MOISTURIZING SOFTENING CREAM


Beeswax 30g
Almond oil 120ml
Grape seed oil 120ml
Water 4 spoons
Vitamin E one capsule 1000mg
Lavender essential oil 15 drops
Tea-tree oil 2 drops
Aloe jelly 2 spoons

Heat the candle with the oils and the water with the aloe on a low heat. Beat the oils with a mixer and let them cool down a little.Then mix the two mixtures together with the mixer, now pour the essential oils and E, beat well and store in a glass jar.

Recipe for traditional soap without chemicals

9:52 AM 0 Comments








A recipe to make your own traditional soap without chemicals but only with olive oil and essential oils.


Materials
1 litre of olive oil
300 g water
140g of hot soap or hot potash
100-120 drops of essential oils (5-6 ml).

Preparation
Heat the water in a saucepan and heat it until lukewarm.
Slowly add the cayenne or potash, stirring the mixture continuously.
Once well dissolved, pour in the oil and continue stirring over low heat.
When the mixture starts to become thicker, turn off the heat and let it get a few more boils.
Remove the pot from the fire, allow it to cool for a while and then put it in moulds which are best placed over oil paper.
When the temperature of the soap drops, pour in the essential oils (so that they do not evaporate).
Let them cure in shade and in 3-4 weeks your soaps will be ready.

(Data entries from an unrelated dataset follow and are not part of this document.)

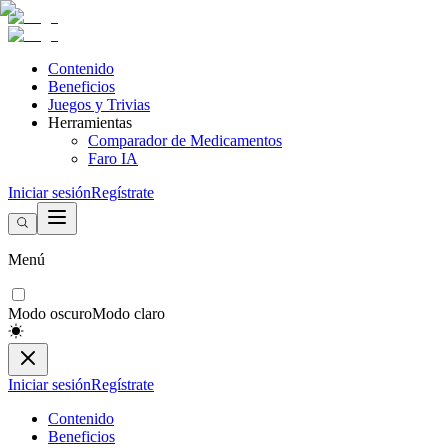
Contenido
Beneficios
Juegos y Trivias
Herramientas
Comparador de Medicamentos
Faro IA
Iniciar sesión
Regístrate
Menú
Modo oscuro
Modo claro
Iniciar sesión
Regístrate
Contenido
Beneficios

Combinations of essential oils for soaps of different uses.

-Soap for weak hair, hair loss (laurel, rosemary, sage)
-Soap for cellulite (rosemary, juniper, cypress, lavender)
-Soap for troubled face, acne (dittany, juniper, lavender)
-Soap for dry skin (lavender, ylang, ylang, ylang)
-Soap for oily skin (lemon, cypress, lavender)

Anti-Wrinkle Sun OIL

9:31 AM 0 Comments















SUNSCREEN OIL WITH ANTI-WRINKLE ACTION

Alcohol 70% 50ml

Titanium oxide ½ teaspoon [from pharmacy]

Glycerin 1 teaspoon

From 3 spoons= Sesame oil, Avocado, Wheat oil, Zozoba

Evening Primrose Oil, Carrot Oil, Coconut Oil

Essential oil from 5 drops=

Wild rose, black, orange.

Mandarin.

In a bottle or shaker pour the alcohol and dissolve the titanium oxide.Then pour the oils and beat well,now pour the essential oils and glycerin and beat well again and it is ready.

ORANGE CREAM

9:03 AM 1 Comments











ORANGE CREAM

Beeswax 15g

Lanolin 45g

Wheat or sunflower oil 125g

Orange juice and grapefruit juice 125g

Melt the wax with the lanolin and add the oil.While it is still warm, pour the juice drop by drop and stir continuously.Then let it cool a little and stir again until it becomes a cream.Pour it into a glass jar and the cream for tired oily skin is ready.

HYDRATING CREAM

8:34 AM 0 Comments















MOISTURIZING CREAM

Beeswax 10g

Cocoa butter 10g

Avocado oil 30ml [2 spoons]

Almond oil 60g

Lecithin powder 5g

Boiling water 60g

Chamomile essential oil 2 drops

Geranium essential oil 5 drops

Melt the solids with the oils in a bain marie, dissolve the lecithin in the hot water, add the mixtures and mix first by hand and then with the mixer.

It will become a thick cream like a whipped cream.Add the essential oils and keep it.You can use it in the morning and evening.